§ **Data under study**
- - - - - - -

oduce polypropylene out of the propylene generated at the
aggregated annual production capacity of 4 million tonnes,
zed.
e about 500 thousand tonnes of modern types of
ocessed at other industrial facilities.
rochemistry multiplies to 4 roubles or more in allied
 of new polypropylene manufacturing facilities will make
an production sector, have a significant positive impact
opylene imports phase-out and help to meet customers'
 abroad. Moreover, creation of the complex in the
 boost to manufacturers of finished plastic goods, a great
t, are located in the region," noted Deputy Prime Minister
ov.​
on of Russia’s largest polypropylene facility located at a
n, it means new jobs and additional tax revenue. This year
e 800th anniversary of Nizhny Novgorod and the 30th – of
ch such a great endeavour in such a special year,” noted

- - - - - - -

§ **Exercise aim**
The lines from the one holding "e 800th anniversary" through the end of the listing above are to be written out exactly, both ends included, and no others.

§ **Exercise result**
e 800th anniversary of Nizhny Novgorod and the 30th – of
ch such a great endeavour in such a special year,” noted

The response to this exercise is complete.